The district court found it was "reasonable that Deputy Liquin interpreted Mr. Snyder's presence at the neighbors to be in violation of the protective order. Mr. Snyder was clearly not staying away from the residence by being present next door. . . . [E]ven if the arresting officers misinterpreted the provisions of the Ex Parte Protective Order, the misinterpretation was reasonable and does not rise to the degree of outrageousness contemplated by the Supreme Court." Having reviewed the qualified immunity issue under the appropriate standard of review along with all of the relevant evidence, this court holds that there is no reversible error. Thus, this court affirms the district court for substantially the reasons stated in its order dated November 23, 1999.(1)
Snyder also claims the district court erred in denying his motion to certify to state court the issue of the meaning of the term "premises" as used in the ex parte protective order. In his Rule 59 motion before the district court, Snyder requested "an order vacating the judgment and referring the matter to the Utah Court [of] Appeals for a determination of whether the arresting offcers [sic] had probable cause for the arrest." An unsettled question of Utah law, however, must be certified to the Utah Supreme Court. See Utah R. App. P. 41(a). Nonetheless, the district court denied Snyder's motion, ruling that the case did not involve an unsettled question of state law.

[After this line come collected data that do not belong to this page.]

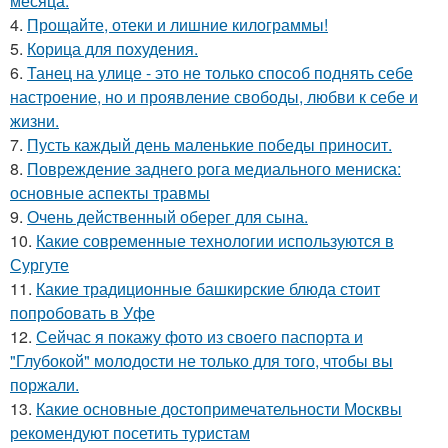
месяца.
4.
Прощайте, отеки и лишние килограммы!
5.
Корица для похудения.
6.
Танец на улице - это не только способ поднять себе
настроение, но и проявление свободы, любви к себе и
жизни.
7.
Пусть каждый день маленькие победы приносит.
8.
Повреждение заднего рога медиального мениска:
основные аспекты травмы
9.
Очень действенный оберег для сына.
10.
Какие современные технологии используются в
Сургуте
11.
Какие традиционные башкирские блюда стоит
попробовать в Уфе
12.
Сейчас я покажу фото из своего паспорта и
"Глубокой" молодости не только для того, чтобы вы
поржали.
13.
Какие основные достопримечательности Москвы
рекомендуют посетить туристам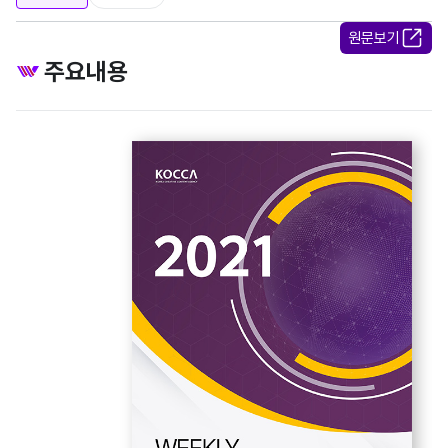
원문보기
주요내용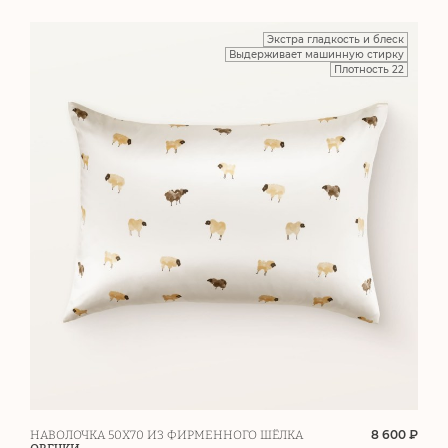
Экстра гладкость и блеск
Выдерживает машинную стирку
Плотность 22
8 600 ₽
НАВОЛОЧКА 50Х70 ИЗ ФИРМЕННОГО ШЁЛКА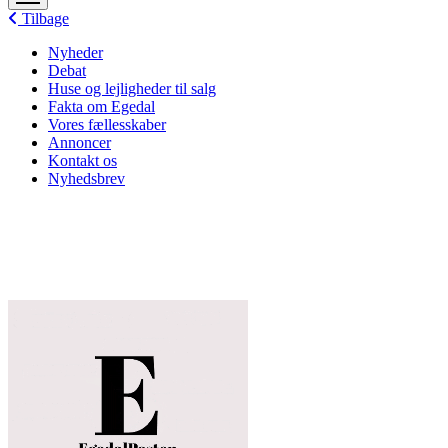
menu
Tilbage
Nyheder
Debat
Huse og lejligheder til salg
Fakta om Egedal
Vores fællesskaber
Annoncer
Kontakt os
Nyhedsbrev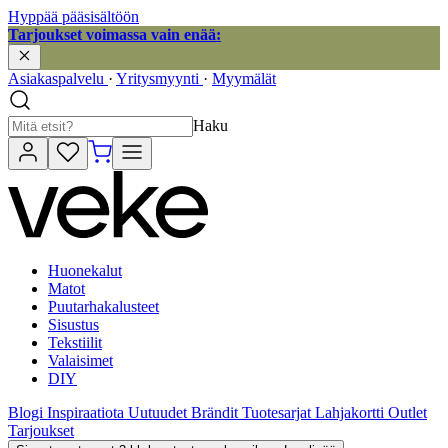
Hyppää pääsisältöön
Tarjoukset voimassa vain enää:
Asiakaspalvelu
·
Yritysmyynti
·
Myymälät
Haku
Huonekalut
Matot
Puutarhakalusteet
Sisustus
Tekstiilit
Valaisimet
DIY
Blogi
Inspiraatiota
Uutuudet
Brändit
Tuotesarjat
Lahjakortti
Outlet
Tarjoukset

Because the district court did not rule on the issue of the meaning of "premises" and because it was unnecessary for it to do so, this court need not consider certification.
For the foregoing reasons, the district court is AFFIRMED.
ENTERED FOR THE COURT
Michael R. Murphy
*. This order and judgment is not binding precedent, except under the doctrines of law of the case, res judicata and collateral estoppel. The court generally disfavors the citation of orders and judgments; nevertheless, an order and judgment may be cited under the terms and conditions of 10th Cir. R. 36.3.
1. Snyder also argues his constitutional rights were violated because (1) he did not receive a probable cause hearing and (2) the officer's probable cause statement was presented and sworn to a notary public rather than a judge or magistrate, both in contravention of the Supreme Court's holdings in County of Riverside v. McLaughlin, 500 U.S. 44 (1991), and Gerstein v. Pugh, 420 U.S. 103 (1975). Neither McLaughlin nor Gerstein contemplate the circumstances of this case in which Snyder was arraigned and released from police custody within forty-eight hours of his arrest. See McLaughlin, 500 U.S. at 55-56; Gerstein, 420 U.S. at 114. Moreover, Snyder offers no evidence to support his claim that the probable cause determination in his case was delayed unreasonably. See McLaughlin, 500 U.S. at 56 (providing that probable cause determination made within forty-eight hours may violate the promptness requirement if arrested individual can prove that the determination was delayed unreasonably).